ごきげんいかが (1981.8.1)
「12月にお会いしてから、すっかりご無沙汰してしまいました」というフレーズ付きで出た、当時待望のアルバム。最も、この時期彼女のアルバムはほぼ6ヵ月周期となっており、やや遅れたか、という程度のタイミングである。しかし当時の私はだいぶ待たされたという印象をもったものである。
レコードを買ってきて「Good-byeシーズン」を聴いた時は、なんとも心が躍ったものである。
2曲目の「We Love バイキン君」。遊びの曲である。充電期間充分と見えて、アルバムづくりにも余裕があるという印象である。

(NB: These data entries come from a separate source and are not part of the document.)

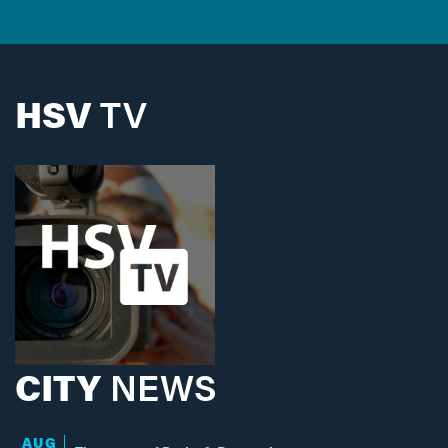
HSV
TV
CITY
NEWS
AUG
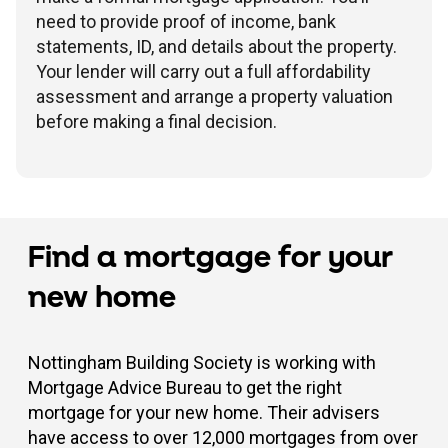
need to provide proof of income, bank
statements, ID, and details about the property.
Your lender will carry out a full affordability
assessment and arrange a property valuation
before making a final decision.
Find a mortgage for your
new home
Nottingham Building Society is working with
Mortgage Advice Bureau to get the right
mortgage for your new home. Their advisers
have access to over 12,000 mortgages from over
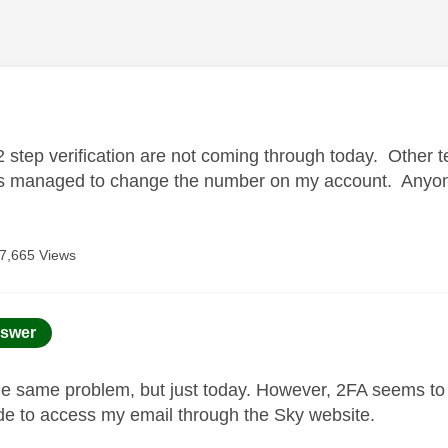
age was authored by:
2 step verification are not coming through today. Other 
 managed to change the number on my account. Anyone 
7,665 Views
age was authored by:
swer
he same problem, but just today. However, 2FA seems to
ode to access my email through the Sky website.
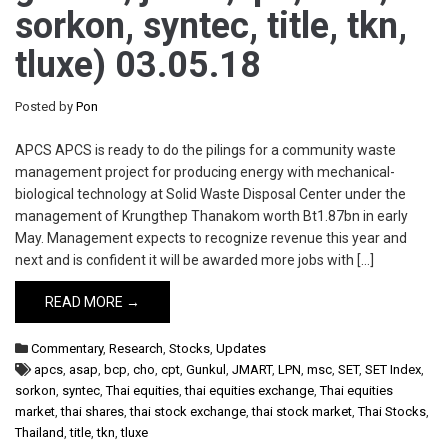
sorkon, syntec, title, tkn,
tluxe) 03.05.18
Posted by
Pon
APCS APCS is ready to do the pilings for a community waste
management project for producing energy with mechanical-
biological technology at Solid Waste Disposal Center under the
management of Krungthep Thanakom worth Bt1.87bn in early
May. Management expects to recognize revenue this year and
next and is confident it will be awarded more jobs with […]
READ MORE →
Commentary
,
Research
,
Stocks
,
Updates
apcs
,
asap
,
bcp
,
cho
,
cpt
,
Gunkul
,
JMART
,
LPN
,
msc
,
SET
,
SET Index
,
sorkon
,
syntec
,
Thai equities
,
thai equities exchange
,
Thai equities
market
,
thai shares
,
thai stock exchange
,
thai stock market
,
Thai Stocks
,
Thailand
,
title
,
tkn
,
tluxe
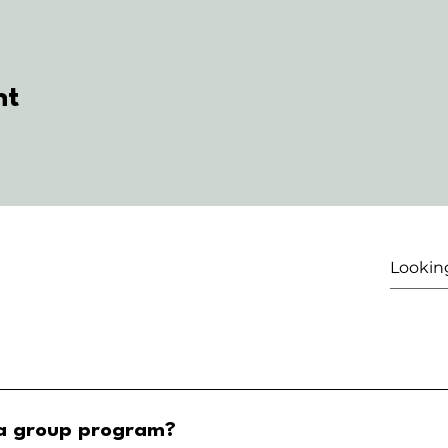
nt
 a group program?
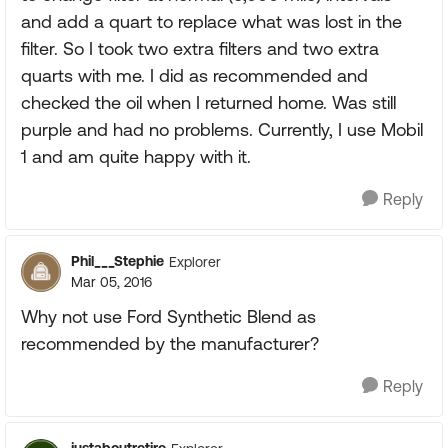
and add a quart to replace what was lost in the
filter. So I took two extra filters and two extra
quarts with me. I did as recommended and
checked the oil when I returned home. Was still
purple and had no problems. Currently, I use Mobil
1 and am quite happy with it.
Reply
Phil___Stephie
Explorer
Mar 05, 2016
Why not use Ford Synthetic Blend as
recommended by the manufacturer?
Reply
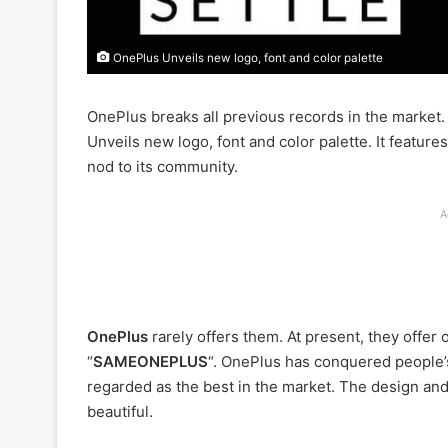
OnePlus Unveils new logo, font and color palette
OnePlus breaks all previous records in the market.
Unveils new logo, font and color palette. It features
nod to its community.
A
OnePlus
rarely offers them. At present, they offer 
“
SAMEONEPLUS
“. OnePlus has conquered people’s
regarded as the best in the market. The design and
beautiful.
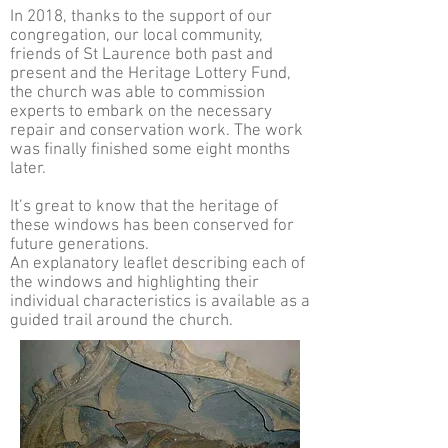
In 2018, thanks to the support of our
congregation, our local community,
friends of St Laurence both past and
present and the Heritage Lottery Fund,
the church was able to commission
experts to embark on the necessary
repair and conservation work. The work
was finally finished some eight months
later.
It’s great to know that the heritage of
these windows has been conserved for
future generations.
An explanatory leaflet describing each of
the windows and highlighting their
individual characteristics is available as a
guided trail around the church.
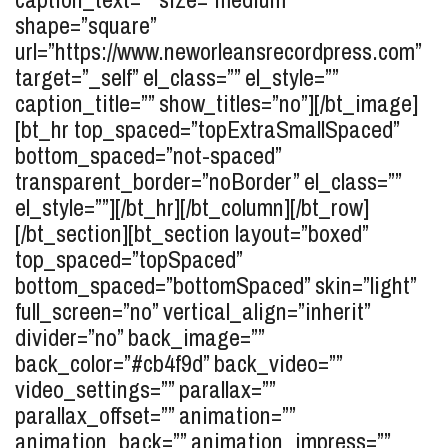
shape=”square”
url=”https://www.neworleansrecordpress.com”
target=”_self” el_class=”” el_style=””
caption_title=”” show_titles=”no”][/bt_image]
[bt_hr top_spaced=”topExtraSmallSpaced”
bottom_spaced=”not-spaced”
transparent_border=”noBorder” el_class=””
el_style=””][/bt_hr][/bt_column][/bt_row]
[/bt_section][bt_section layout=”boxed”
top_spaced=”topSpaced”
bottom_spaced=”bottomSpaced” skin=”light”
full_screen=”no” vertical_align=”inherit”
divider=”no” back_image=””
back_color=”#cb4f9d” back_video=””
video_settings=”” parallax=””
parallax_offset=”” animation=””
animation_back=”” animation_impress=””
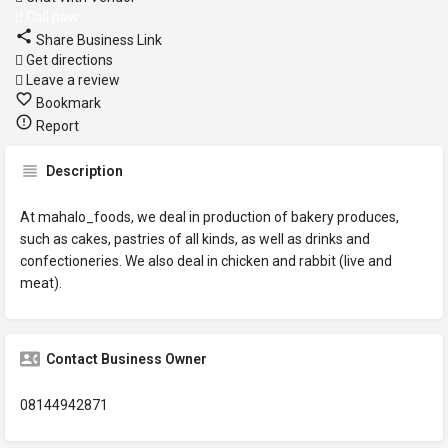
Call now
Share Business Link
Get directions
Leave a review
Bookmark
Report
Description
At mahalo_foods, we deal in production of bakery produces,
such as cakes, pastries of all kinds, as well as drinks and
confectioneries. We also deal in chicken and rabbit (live and
meat).
Contact Business Owner
08144942871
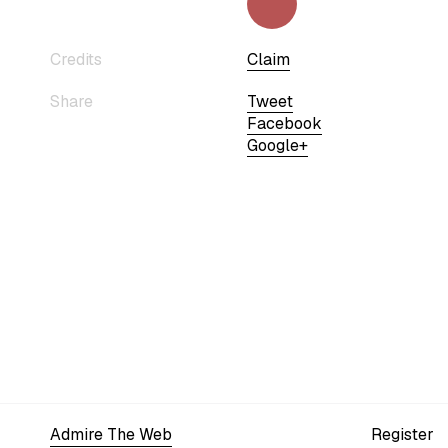
Credits
Claim
Share
Tweet
Facebook
Google+
Admire The Web
Register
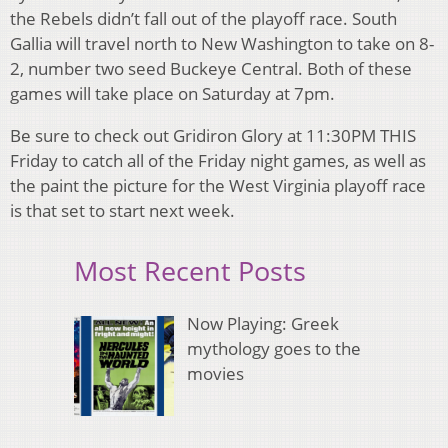
the Rebels didn’t fall out of the playoff race. South
Gallia will travel north to New Washington to take on 8-
2, number two seed Buckeye Central. Both of these
games will take place on Saturday at 7pm.
Be sure to check out Gridiron Glory at 11:30PM THIS
Friday to catch all of the Friday night games, as well as
the paint the picture for the West Virginia playoff race
is that set to start next week.
Most Recent Posts
Now Playing: Greek
mythology goes to the
movies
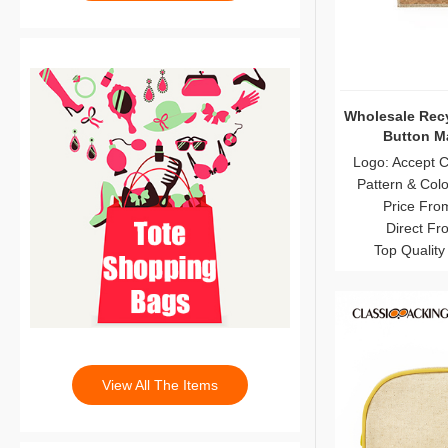
Wholesale Recy
Button M
Logo: Accept 
Pattern & Col
Price Fro
Direct Fr
Top Quality
View All The Items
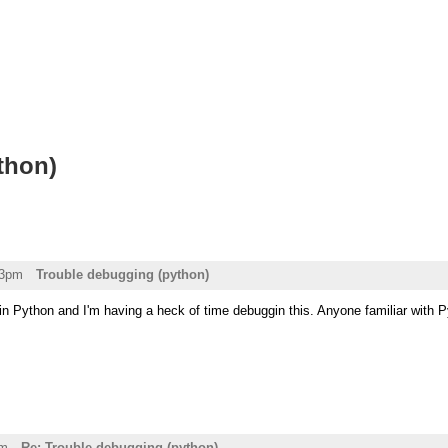
thon)
03pm
Trouble debugging (python)
in Python and I'm having a heck of time debuggin this. Anyone familiar with Py
pm
Re: Trouble debugging (python)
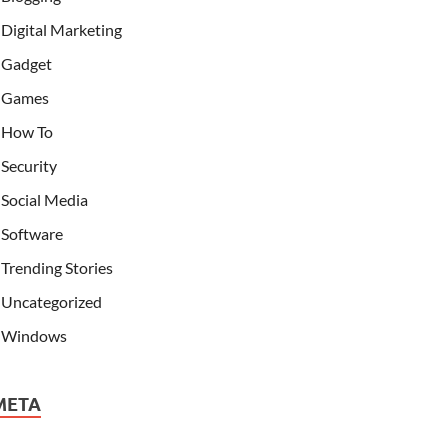
Digital Marketing
Gadget
Games
How To
Security
Social Media
Software
Trending Stories
Uncategorized
Windows
META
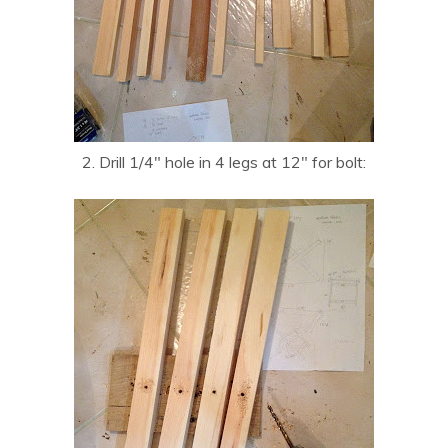
2. Drill 1/4″ hole in 4 legs at 12″ for bolt:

「Silky Night」。女に「しょうがない人ね」と呆れられながら好き勝手をしている男の姿が浮かんでくる。こういう詞の中に、女の優しさというものをにじませてくるところが太田裕美の偉大なところである。
「涙のRainy Day」。このあたりから、彼女の歌に、イカす女、というイメージが出てくる。「途中下車の恋ならここで降りるわ」すごい。ちなみにこの曲彼女自身の作詞・作曲である。こんな凝った詞が平気で書けるのである。「バイキン君」で「も〜じもじ〜してドゥよお」なんて歌っている人と同一人物とはとても思えない。
他に、隠れた名曲との声もある「Silky Morning」も彼女の自作である。
「風たち」は10・29ライブのオープニングとなった、支持者の多い名曲である。
とはいえ、なんといっても、私はこのアルバムでは「Dreamy Night」を推したい。女の可愛さというものを見事に彼女のプリティ・ボイスが歌い上げている。これぞ太田裕美、乙女チック路線の集大成である。当時エンドレス・テープなるものの存在を知らず、何回もこの曲を続けて録音して聴いたものである。今でこそMDプレーヤーでREPEATすれば済む話だが、無論今はそんなことはしない。
ジャケットは絵になってしまっている。例によってあまり似ていない。実物の方が数段可愛いと思ってしまう。